In part a consolidation of social care legislation following a review established by the previous Labour government, the Bill rightly places the principle of individual well-being at its heart. Defining the purpose of adult social care as promoting or contributing to such well-being is helping to shape policy in this important area. But I will move an amendment to persuade Peers across the House, including Ministers, that this importance should be reflected in the form of a ‘duty’ to be placed on the Health Secretary to have regard to this.

Clause 1 symbolically places a general duty to promote individual well-being on local authorities. A welcome move, given that the legislation will make councils the prime players in delivering and running social care.

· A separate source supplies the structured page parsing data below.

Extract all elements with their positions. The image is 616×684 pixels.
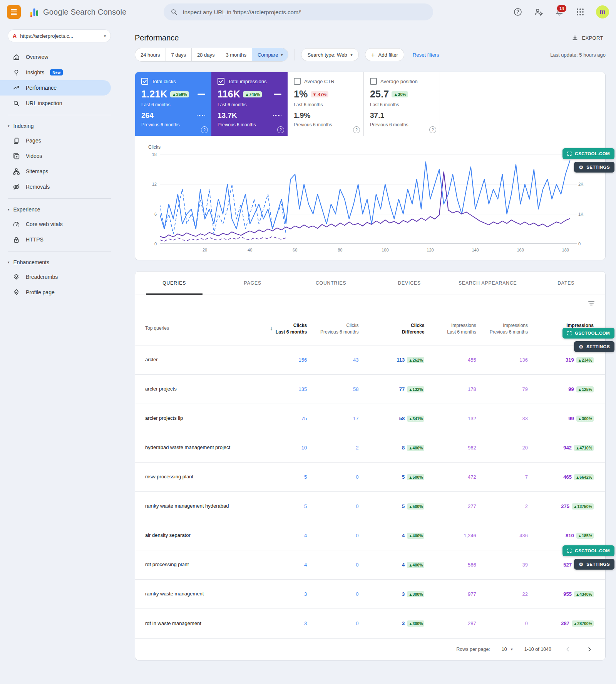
sidebar-item-sitemaps[interactable]: Sitemaps bbox=[8, 164, 111, 179]
help-icon[interactable]: ? bbox=[201, 126, 208, 133]
unchecked-checkbox[interactable] bbox=[294, 78, 301, 85]
sidebar-item-performance[interactable]: Performance bbox=[0, 80, 111, 96]
tab-dates[interactable]: DATES bbox=[527, 272, 606, 295]
sidebar-item-overview[interactable]: Overview bbox=[8, 49, 111, 65]
query-cell[interactable]: hyderabad waste management project bbox=[135, 433, 267, 463]
sidebar-item-removals[interactable]: Removals bbox=[8, 179, 111, 194]
help-icon[interactable]: ? bbox=[353, 126, 360, 133]
extension-settings-button[interactable]: ⚙SETTINGS bbox=[574, 559, 614, 570]
performance-chart-plot[interactable] bbox=[160, 154, 577, 244]
metric-cell: 436 bbox=[488, 521, 539, 550]
next-page-button[interactable] bbox=[584, 644, 594, 654]
query-cell[interactable]: arcler projects llp bbox=[135, 404, 267, 433]
manage-users-icon[interactable] bbox=[534, 7, 544, 17]
url-inspect-search[interactable] bbox=[164, 3, 433, 20]
tab-pages[interactable]: PAGES bbox=[214, 272, 292, 295]
help-icon[interactable]: ? bbox=[429, 126, 436, 133]
column-header-clicks-previous-6-months[interactable]: ClicksPrevious 6 months bbox=[318, 311, 370, 345]
sidebar-item-breadcrumbs[interactable]: Breadcrumbs bbox=[8, 269, 111, 285]
sidebar-item-core-web-vitals[interactable]: Core web vitals bbox=[8, 216, 111, 232]
metric-cell: 33 bbox=[488, 404, 539, 433]
date-range-28-days[interactable]: 28 days bbox=[192, 48, 221, 61]
app-logo[interactable]: Google Search Console bbox=[29, 7, 127, 17]
gsctool-button[interactable]: GSCTOOL.COM bbox=[562, 148, 614, 159]
table-row[interactable]: rdf in waste management303▲300%2870287▲2… bbox=[135, 609, 605, 638]
query-cell[interactable]: air density separator bbox=[135, 521, 267, 550]
compare-button[interactable]: Compare▾ bbox=[252, 48, 288, 61]
reset-filters-link[interactable]: Reset filters bbox=[410, 52, 442, 58]
help-icon[interactable]: ? bbox=[277, 126, 284, 133]
sidebar-section-indexing[interactable]: ▾Indexing bbox=[8, 119, 111, 133]
table-row[interactable]: arcler projects llp751758▲341%1323399▲30… bbox=[135, 404, 605, 433]
menu-hamburger-button[interactable] bbox=[7, 5, 21, 19]
tab-queries[interactable]: QUERIES bbox=[135, 272, 214, 295]
gsctool-button[interactable]: GSCTOOL.COM bbox=[562, 328, 614, 339]
sidebar-item-https[interactable]: HTTPS bbox=[8, 232, 111, 247]
checked-checkbox[interactable] bbox=[141, 78, 148, 85]
sidebar-item-profile-page[interactable]: Profile page bbox=[8, 285, 111, 300]
sidebar-item-insights[interactable]: InsightsNew bbox=[8, 65, 111, 80]
chart-plot-area[interactable] bbox=[160, 154, 577, 244]
query-cell[interactable]: arcler projects bbox=[135, 375, 267, 404]
column-header-impressions-last-6-months[interactable]: ImpressionsLast 6 months bbox=[436, 311, 487, 345]
column-header-impressions-previous-6-months[interactable]: ImpressionsPrevious 6 months bbox=[488, 311, 539, 345]
metric-cell: 0 bbox=[318, 609, 370, 638]
tab-countries[interactable]: COUNTRIES bbox=[292, 272, 370, 295]
table-row[interactable]: rdf processing plant404▲400%56639527▲135… bbox=[135, 550, 605, 580]
query-cell[interactable]: rdf in waste management bbox=[135, 609, 267, 638]
query-cell[interactable]: ramky waste management hyderabad bbox=[135, 492, 267, 521]
metric-tile-total-impressions[interactable]: Total impressions116K▲745%Last 6 months1… bbox=[211, 72, 288, 136]
export-button[interactable]: EXPORT bbox=[569, 34, 606, 42]
metric-tile-average-ctr[interactable]: Average CTR1%▼-47%Last 6 months1.9%Previ… bbox=[288, 72, 364, 136]
table-row[interactable]: arcler projects1355877▲132%1787999▲125% bbox=[135, 375, 605, 404]
date-range-3-months[interactable]: 3 months bbox=[220, 48, 252, 61]
unchecked-checkbox[interactable] bbox=[370, 78, 377, 85]
apps-grid-icon[interactable] bbox=[575, 7, 585, 17]
tab-devices[interactable]: DEVICES bbox=[370, 272, 449, 295]
table-row[interactable]: ramky waste management303▲300%97722955▲4… bbox=[135, 580, 605, 609]
table-row[interactable]: air density separator404▲400%1,246436810… bbox=[135, 521, 605, 550]
query-cell[interactable]: arcler bbox=[135, 345, 267, 375]
sidebar-section-experience[interactable]: ▾Experience bbox=[8, 203, 111, 216]
metric-cell: 0 bbox=[318, 521, 370, 550]
sidebar-item-label: Removals bbox=[26, 184, 50, 190]
gsctool-button[interactable]: GSCTOOL.COM bbox=[562, 545, 614, 556]
user-avatar[interactable]: m bbox=[596, 5, 609, 18]
metric-tile-average-position[interactable]: Average position25.7▲30%Last 6 months37.… bbox=[364, 72, 440, 136]
table-row[interactable]: arcler15643113▲262%455136319▲234% bbox=[135, 345, 605, 375]
help-icon[interactable] bbox=[513, 7, 523, 17]
change-badge: ▲359% bbox=[170, 91, 189, 97]
sidebar-section-enhancements[interactable]: ▾Enhancements bbox=[8, 255, 111, 269]
date-range-24-hours[interactable]: 24 hours bbox=[135, 48, 166, 61]
filter-list-icon[interactable] bbox=[588, 301, 594, 305]
sidebar-item-pages[interactable]: Pages bbox=[8, 133, 111, 148]
query-cell[interactable]: msw processing plant bbox=[135, 463, 267, 492]
table-row[interactable]: msw processing plant505▲500%4727465▲6642… bbox=[135, 463, 605, 492]
sidebar-item-url-inspection[interactable]: URL inspection bbox=[8, 96, 111, 111]
column-header-top-queries[interactable]: Top queries bbox=[135, 311, 267, 345]
query-cell[interactable]: ramky waste management bbox=[135, 580, 267, 609]
url-inspect-input[interactable] bbox=[182, 8, 426, 16]
search-type-filter[interactable]: Search type: Web▾ bbox=[301, 48, 358, 61]
add-filter-button[interactable]: +Add filter bbox=[365, 48, 404, 61]
performance-summary-panel: Total clicks1.21K▲359%Last 6 months264Pr… bbox=[135, 72, 606, 260]
lightbulb-icon bbox=[13, 69, 20, 76]
extension-settings-button[interactable]: ⚙SETTINGS bbox=[574, 162, 614, 173]
previous-page-button[interactable] bbox=[563, 644, 573, 654]
change-badge: ▲125% bbox=[576, 386, 594, 392]
sidebar-item-videos[interactable]: Videos bbox=[8, 148, 111, 164]
extension-settings-button[interactable]: ⚙SETTINGS bbox=[574, 341, 614, 352]
notifications-bell-icon[interactable]: 14 bbox=[554, 7, 564, 17]
sidebar-item-label: Profile page bbox=[26, 289, 55, 295]
column-header-clicks-last-6-months[interactable]: ↓ClicksLast 6 months bbox=[267, 311, 318, 345]
metric-tile-total-clicks[interactable]: Total clicks1.21K▲359%Last 6 months264Pr… bbox=[135, 72, 211, 136]
table-row[interactable]: hyderabad waste management project1028▲4… bbox=[135, 433, 605, 463]
tab-search-appearance[interactable]: SEARCH APPEARANCE bbox=[449, 272, 527, 295]
query-cell[interactable]: rdf processing plant bbox=[135, 550, 267, 580]
property-selector[interactable]: A https://arclerprojects.c... ▾ bbox=[8, 29, 111, 42]
date-range-7-days[interactable]: 7 days bbox=[166, 48, 192, 61]
checked-checkbox[interactable] bbox=[218, 78, 224, 85]
rows-per-page-select[interactable]: 10▾ bbox=[502, 647, 513, 652]
table-row[interactable]: ramky waste management hyderabad505▲500%… bbox=[135, 492, 605, 521]
column-header-clicks-difference[interactable]: ClicksDifference bbox=[370, 311, 436, 345]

But there is no reason why a comparable duty shouldn’t be placed on Jeremy Hunt and all who follow in his wake.

We know from our long, hard battles on the Health and Social Care Bill that the Coalition is keen to divest itself of responsibility for the health service wherever Ministers think it possible, or indeed preferable. They also went to the length of instigating a pause in the Bill’s passage to thrash out an insistence on why no duty of responsibility for the NHS should be put on the Health Secretary. A Labour-led charge eventually saw the introduction of a duty to promote a comprehensive health service, but I fear Ministers are set on approaching the Care Bill in the same way.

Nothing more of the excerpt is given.